The overthrow of the Sheikh Hasina government triggered attacks on Bangladesh’s Hindu minorities. Two factors were responsible for this. First, since the 1970s and even before, every political upheaval or turbulence invariably results in Hindus becoming collateral victims. They become occasions to settle scores with vulnerable Hindus and drive a chunk of them out of the country and into India. According to a report by Bangladesh Hindu Buddhist Christian Unity Council, the three days after August 5 saw some 200 or more attacks on minorities. Secondly, the Hindu community is seen as an Awami League vote bank. Consequently, the unapologetic, recriminatory violence against Awami League leaders spilt over into violence against Hindus.
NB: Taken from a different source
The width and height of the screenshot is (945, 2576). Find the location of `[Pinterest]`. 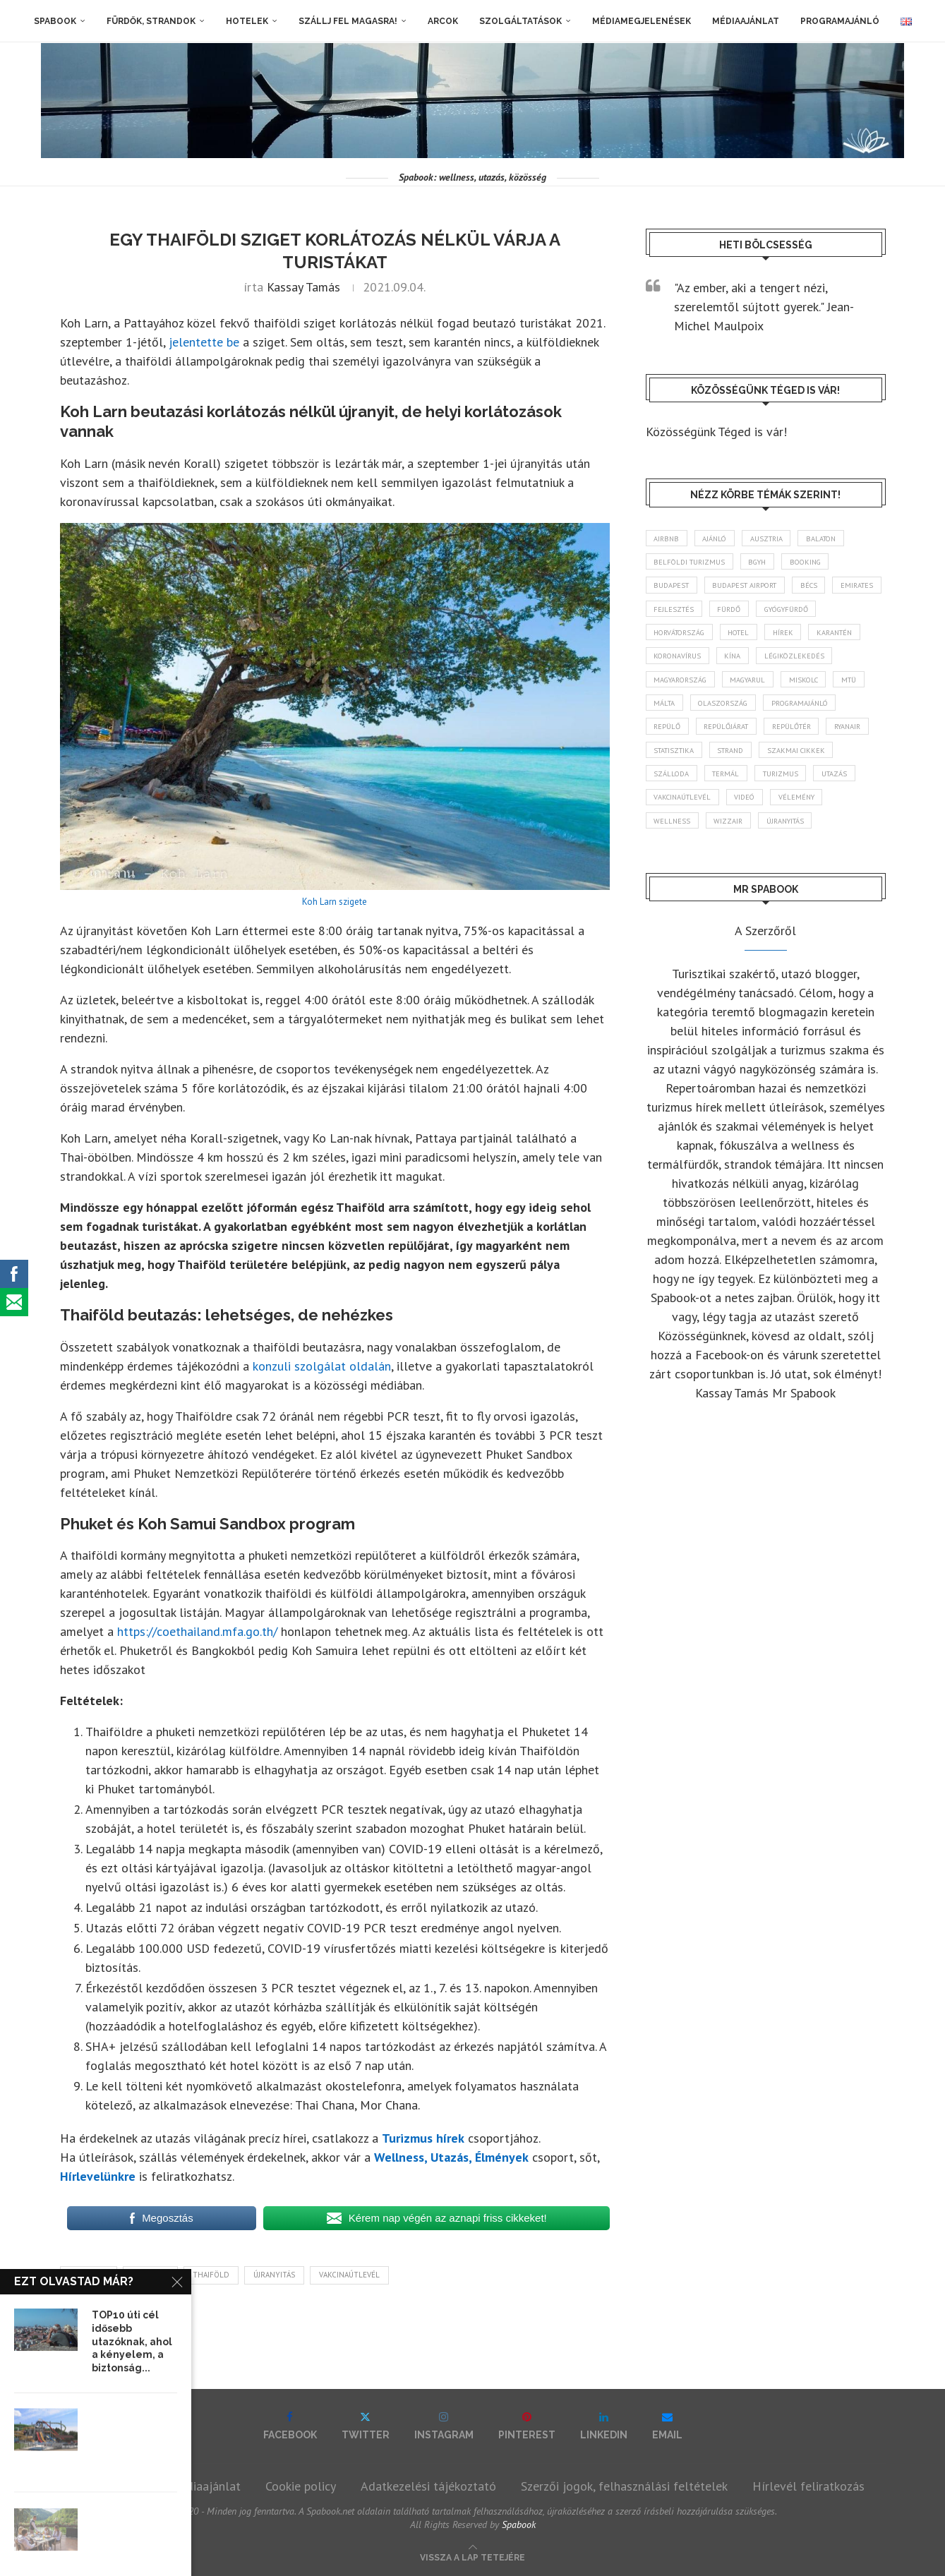

[Pinterest] is located at coordinates (526, 2426). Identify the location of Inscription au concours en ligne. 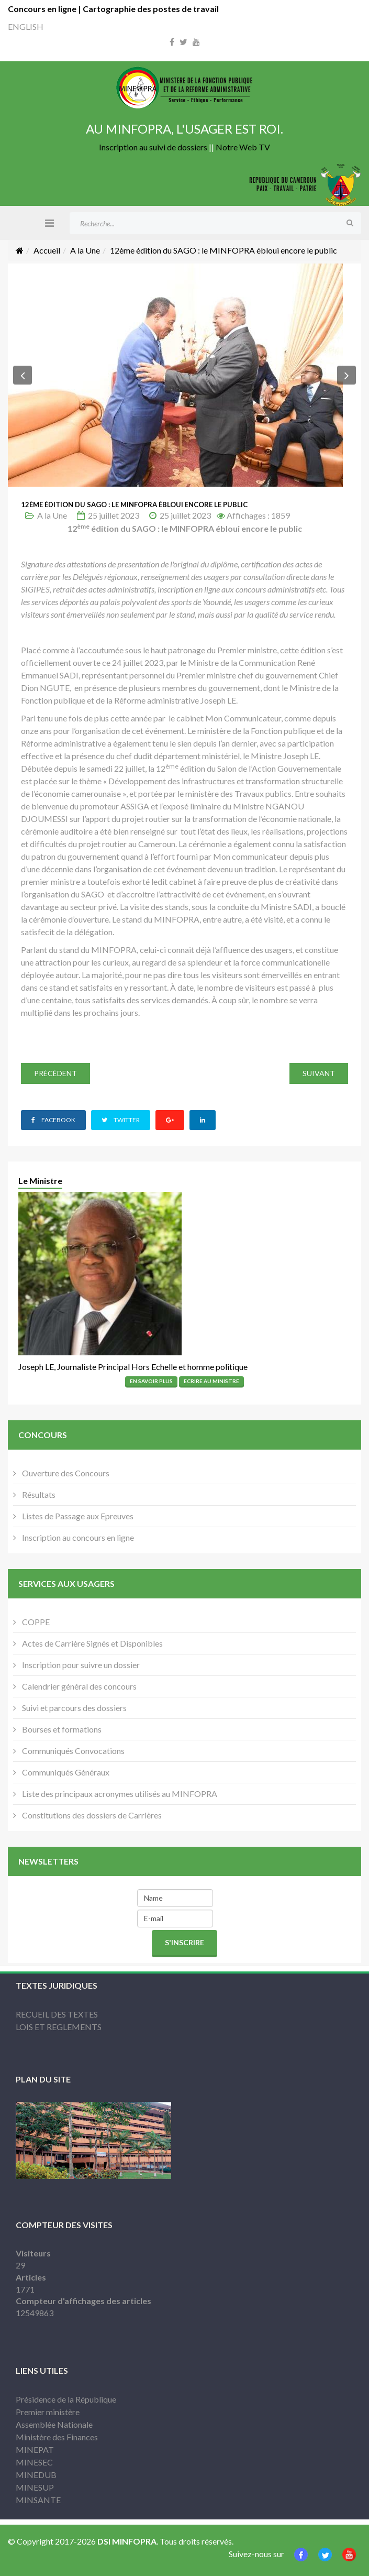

In the coming months, as the debate intensifies over allowing the Awami League to function as a normal party, the Hindus are likely to be drawn into the crossfire.
The past week, however, saw one big change. It witnessed for the first time spirited Hindu protests in Dhaka, Chittagong and Sylhet — protests that compelled the head of the interim administration to actually meet and address the Hindu community at the Dhakeshwari temple. Whether the authorities were egged on to placate Hindus as a result of the strong message by India’s prime minister will never be formally admitted, but on this occasion the anti-Hindu violence wasn’t allowed to acquire momentum. This, of course, is no guarantee as to what will happen in the future, especially if the BNP-Jamaat alliance comes to power, as now seems certain, after an election.